If I have friends who live far away, I expect us to visit each other, regardless of who moved away. I don’t expect to be treated with less respect by relatives.

Fine if the family don’t care about the relationship. But in these cases there is often huge moaning and guilt tripping over not enough visits/contact. Which, if they are able to make the effort but can’t be arsed, is out of order.

mrsoscarwilde · 05/01/2019 23:59

Thank you all for your replies and it is great to get prespective on it.

Look, this xmas just made me think more about it. My husband, I and one of kids were sick so we couldn't travel and it occured to me that if we never did, we wouldn't see family. I reckon I was feeling vulnerable, then kind of annoyed.

Newyorkdoll - if course you don't know me but please don't judge me for being entitled. I have never asked for babysitting help and for people to come up at drop of a hat to help out. But we make it to every party, event and generally celebrate in people's lives at home. Is it ok/human to feel a bit annoyed at times?
Only venting here but I know situation prob won't change.
And I don't think it is accurate to say I f*cked off. It was for college, work. But thanks for your view on it.
Am learning loads on here! Good to have opposing views.
Had a thought today that prehaps I should have just stayed at home and worked in local chipper! :)

OP posts:
ifitsnotanarse · 05/01/2019 23:59

OP I feel your pain though in reverse. Live down the country (v scenic but not too touristy) and have to travel to the city to see family and friends. Despite many invites, nobody visits us and I'm paranoid that either my house is not good enough or else it's me.

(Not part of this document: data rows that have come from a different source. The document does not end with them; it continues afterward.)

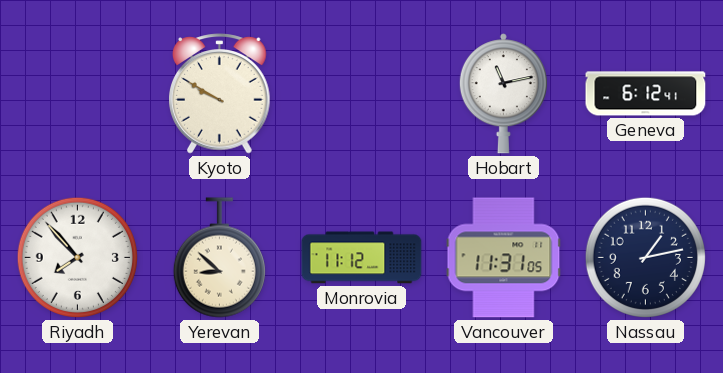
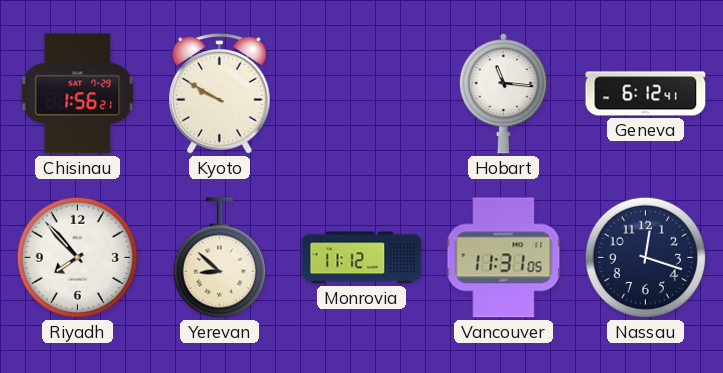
Chisinau: none -> 1:56
Hobart: 11:13 -> 11:16
Nassau: 1:13 -> 12:18
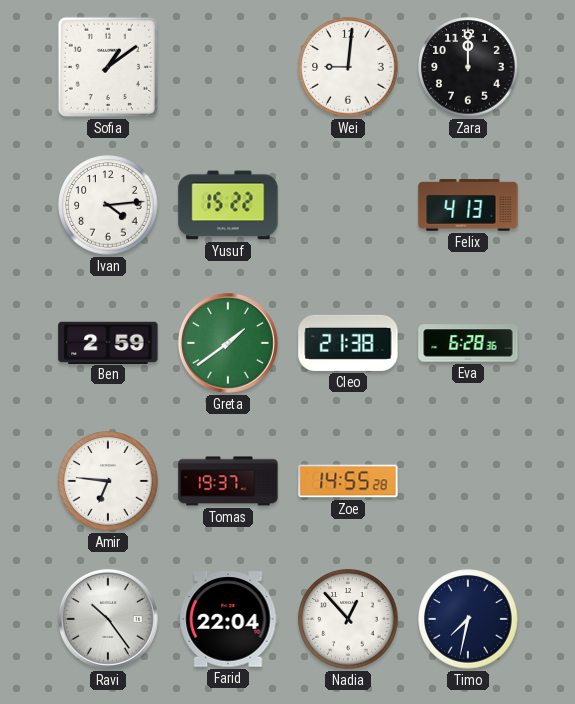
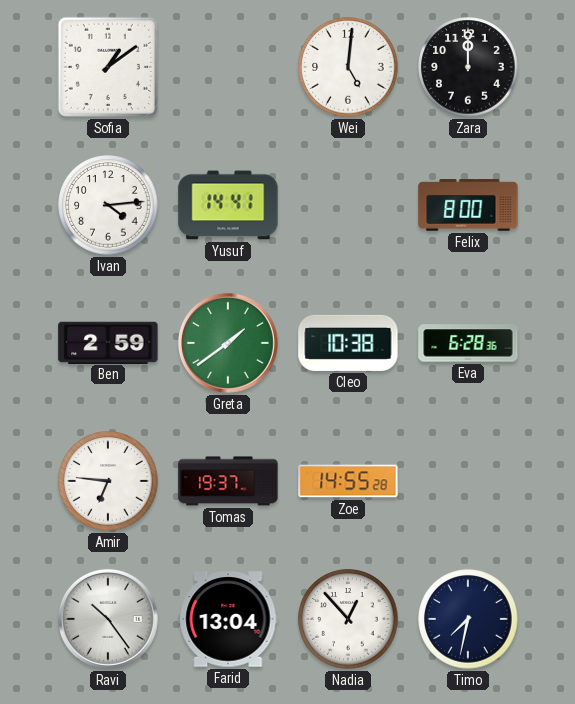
Wei: 9:01 -> 5:01
Yusuf: 15:22 -> 14:41
Felix: 4:13 -> 8:00
Cleo: 21:38 -> 10:38
Farid: 22:04 -> 13:04
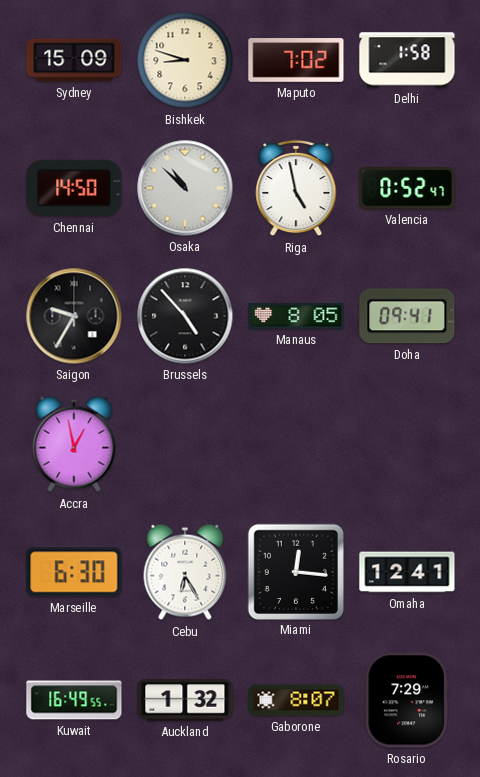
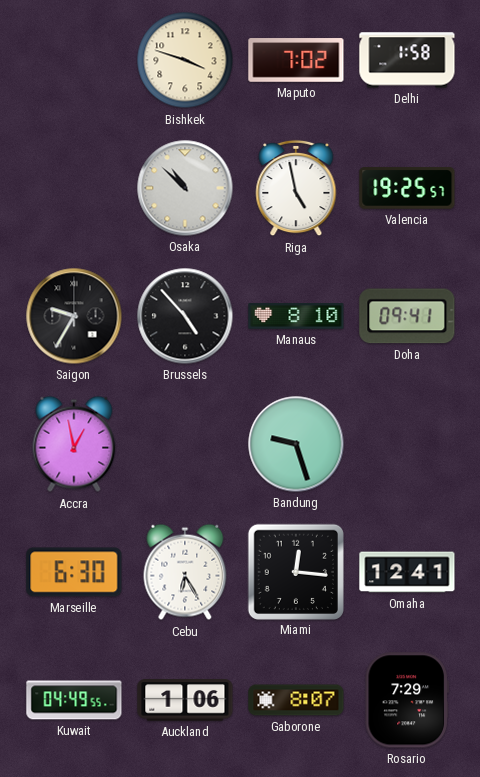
Sydney: 15:09 -> none
Bishkek: 8:48 -> 3:48
Chennai: 14:50 -> none
Valencia: 0:52 -> 19:25
Manaus: 8:05 -> 8:10
Bandung: none -> 9:27
Kuwait: 16:49 -> 04:49
Auckland: 1:32 -> 1:06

PoutySprout · 06/01/2019 00:04

YABU- you were the one who left.

That shit is why for nearly 4 years, every 4-6 weeks we drove 300 miles to visit DH’s family. There wasn’t any room for us so every trip also cost around £200 in hotel and food costs. We have a 6 bed house with plenty of room, they are retired and have time galore to do whatever they want, but whilst they will happily spend 8 hours in a return trip to drop someone off at an airport, coming to stay with us is just too inconvenient. Still waiting for them to rearrange the weekend they said they were coming but didn’t turn up (Autumn 2016).

I haven’t been up there since. DH and DD have been twice. He wants them to have a relationship, but they make less than no effort.

Davros · 06/01/2019 00:15

I grew up in London with half the extended family in Ireland and half in the UK midlands. We didn't see a lot of each other month to month but we used to spend holidays with both sets of relatives. We would be left with our cousins and our parents would go back home or, when we got older, we would just go on our own. No-one cared about seeing Granny, aunts etc regularly but, when we did, it was often for weeks at a time. Maybe your kids can do that when they're older?

Maelstrop · 06/01/2019 00:20

I was the one who moved. However, my parents are very fit, retired, well off and get picked up from the station in London if they use the train. The rest of my relatives think I'm a disgrace for a) not marrying a local b) not coming up every six weeks (I work full-time, have multiple pets) c) think I should go up for every minor birthday/random celebration. I got bollocked for not doing so by someone who's single and free to do as she pleases. Drives me crazy!